Wuthering Heights - ITA
ITA's Wuthering Heights does not predict a romantic love story, but a look at what power does to people.
About how pain leads to more pain, how those who are trampled learn to trample.
Directed by Kjersti Horn and performed by the ITA Ensemble, Wuthering Heights is a raw, physical performance about class, desire and the cycle of violence passed down from generation to generation.
Wuthering Heights tells the story of Heathcliff and Catherine Earnshaw.
Heathcliff, a foundling who is taken into the Earnshaw family, grows up in a world of passion, jealousy and social tension.
A deep and instinctive bond develops between him and Catherine, but their love is undermined by pride, class and societal expectations.
Heathcliff is the outsider who was never truly accepted.
Humiliated, stripped of language and status, deprived of everything that makes him human.
When he returns as a rich man, he takes revenge.
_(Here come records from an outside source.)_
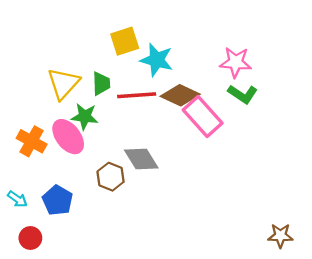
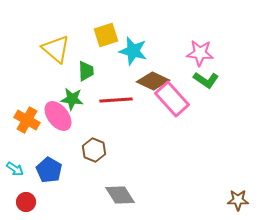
yellow triangle: (63, 84) -> (56, 49), moved, turned -32
red line: (137, 95) -> (116, 100), moved
gray diamond: (141, 159) -> (120, 195), moved

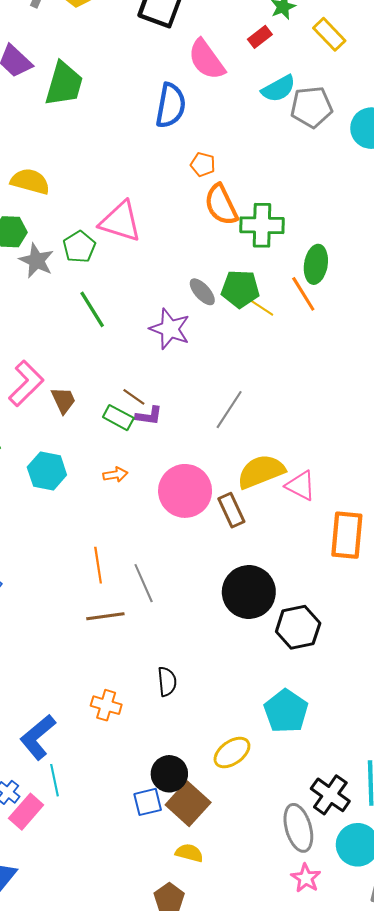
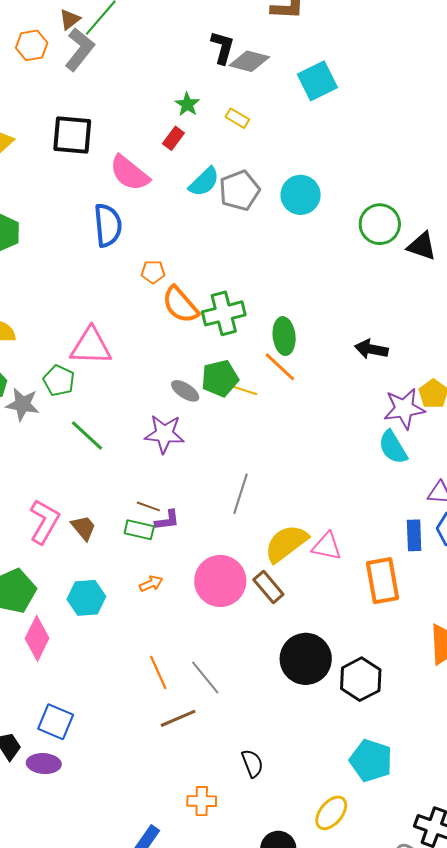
yellow rectangle: (329, 34) -> (237, 118), size x0.7

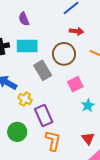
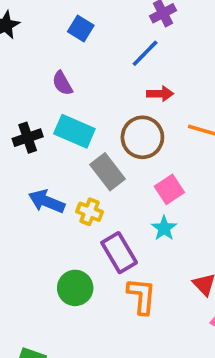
cyan rectangle: (27, 46) -> (74, 131), turned 30
yellow cross: (25, 99) -> (90, 212), moved
cyan star: (88, 105) -> (164, 228), moved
But revenge does not set him free.
Marked by humiliation, he has learned to reproduce the violence that once shaped him.
The oppressed becomes oppressor.
Catherine is trapped in another structure.
Torn between her love for Heathcliff and the expectations of the world around her, she chooses what is expected of her.
She betrays her own heart to follow the path set for her and pays a crushing price for it.